E-learning concepts - Table of Content
When you have completed this session, you should be able to• Describe the differences between e-learning 1.0 and e-learning 2.0,
• compare functionality of Moodle with a requirements definition for an e-learning system.
Computer Based Training (CBT ) is not a new idea. In 1967 – more than 40 years ago – the US Computing Report magazine  reported that astronauts who participated in Apollo mission practiced first on simulators before undertaking the task they had to accomplish in reality. In the 60s computer controlled simulator programs were also used to train civil and air force pilots.
Even in those days, teachers were worried about students spending too much time in front of the computers. Anthony Oettinger, Professor of Harvard University, expressed his thoughts in 1967 as “They are not afraid of computers at all. All the more the problem is, rather, how to save them from becoming hostages of the computer.”
The widespread use of Internet and the improvements of multimedia systems have made educational applications more dynamic. By early 90s CBT migrated into today’s e-learning. In 2004 e-learning 2.0 became a major focus and nowadays there is even mention of e-learning 3.0.
According to the most widely used definition e-learning is an educational form that uses the tools of information and communication technology (ICT) for improving the efficiency of education and training.
The table below describes the most important stages of e-learning development.

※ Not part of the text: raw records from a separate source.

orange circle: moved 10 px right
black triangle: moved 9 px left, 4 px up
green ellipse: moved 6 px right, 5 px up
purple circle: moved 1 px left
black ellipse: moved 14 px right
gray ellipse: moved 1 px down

As with computer generations, timing definitions are approximate. However the demarcation line between e-learning 1.0 and e-learning 2.0 is unusually clear. In e-learning 1.0 system students read, listen and adopt. They have limited options for interactivity, except in the area of simulations, or multiuser games. In the era of e-learning 2.0 there are innumerable tools to generate interactivity, for exchanging and sharing knowledge through the internet. Self-organized learning communities are also now rapidly developing, where there is a blurring of the difference between ‘teachers’ and ‘students’.
The golden age of e-learning systems (the LMS and LCMS type systems) lasted from the early 90s until the Web 2.0 tools started to appear. Many people predict that the age of strictly teacher centric ‘virtual schools’ may be over. In fact more and more educational institutions now create their own e-learning systems. Moodle is a good example of this type of framework being used, with more than 47,000 validated sites in more than 208 countries (moodle.org/stats/) in 2010. While in the 90s development tended to represent a huge amount of capital finance for institutions, in the era of 2.0 capital cost-free solutions are becoming commonplace.

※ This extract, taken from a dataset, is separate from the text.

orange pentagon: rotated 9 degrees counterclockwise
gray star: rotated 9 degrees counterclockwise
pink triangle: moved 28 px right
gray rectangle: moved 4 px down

It appears that many institutions are adopting systems which tend to incorporate e-learning 2.0 systems.
The characteristics that an e-learning 2.0 system exhibit are as follows:
1. Learning environments should not create a closed ‘isolated system’. They should be open to, and interoperable with, other systems and solutions.
2. Teachers and students should cooperate in the development of the environment. Students should have the option to integrate external tools used by them. Teachers and students should work on the same platform with the same tools. Students should get the opportunity to create and share new lessons.
3. Participants should be able to tag their own contents freely. They should be able to develop their own taxonomy reflecting those parts of lessons which interest them most.
4. Learning environments should support participative activity in a user-friendly manner.
5. Learning environments should support developing communities, and should provide options for participants to get to know each other.
6. Teachers should be present in the learning environment. In addition to creating study materials they should emphasize organizing conversations and exchanging experiences
Tracking, evaluations, feed back:
7. Teachers/Administrators should have the functionality to track the learning of individual participants.
8. Teachers/Administrators should provide options for feed back.
9. e-Learning systems should provide functionality participants to reflect on their learning.
10. Learners should have the option to express their opinions about the content offered.
1. Based on your experience in the Tenegen learning environment, write a report in your learning diary, on how well this environment meets the requirements listed above for eLearning 2.0.
2. Find an online resource on the web which could help other students in their learning. Write your suggestion into your learning diary!
1. Frederic G. Withington: The Real Computer: Its Influence, Uses and Effects, Addison-Wesley Publishing Company, 1969)
2. Ingo Blees and Marc Rittberger: Web 2.0 Learning Environment: Concept, Implementation, Evaluation, German Institute for International Educational Research (eLearning Papers • www.elearningpapers.eu • 1 Nº 15 • June 2009 • ISSN 1887-1542)
3. Bryan Holmes, John Gardner: E-learning - Concept and Practice,SAGE Publications, London, Thousand Oaks, New Delhi, 2006.